Problem statement:
Could you repeat the data word for word while skipping the pictures?

..............................

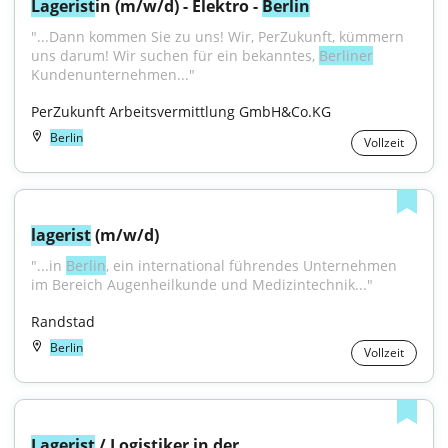
Lagerist
in (m/w/d) - Elektro - 
Berlin
"...Dann kommen Sie zu uns! Wir, PerZukunft, kümmern 
uns darum! Wir suchen für ein bekanntes, 
Berliner
Kundenunternehmen..."
PerZukunft Arbeitsvermittlung GmbH&Co.KG
Berlin
Vollzeit
lagerist
 (m/w/d)
"...in 
Berlin
, ein international führendes Unternehmen 
im Bereich Augenheilkunde und Medizintechnik..."
Randstad
Berlin
Vollzeit
Lagerist
 / Logistiker in der 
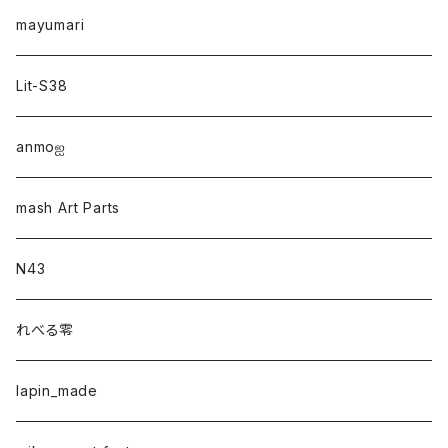
mayumari
Lit-S38
anmo‪ஐ‬
mash Art Parts
N43
れべる零
lapin_made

..............................

Solved exercise:
Lagerist
in (m/w/d) - Elektro - 
Berlin
"...Dann kommen Sie zu uns! Wir, PerZukunft, kümmern 
uns darum! Wir suchen für ein bekanntes, 
Berliner
Kundenunternehmen..."
PerZukunft Arbeitsvermittlung GmbH&Co.KG
Berlin
Vollzeit
lagerist
 (m/w/d)
"...in 
Berlin
, ein international führendes Unternehmen 
im Bereich Augenheilkunde und Medizintechnik..."
Randstad
Berlin
Vollzeit
Lagerist
 / Logistiker in der 
mayumari
Lit-S38
anmo‪ஐ‬
mash Art Parts
N43
れべる零
lapin_made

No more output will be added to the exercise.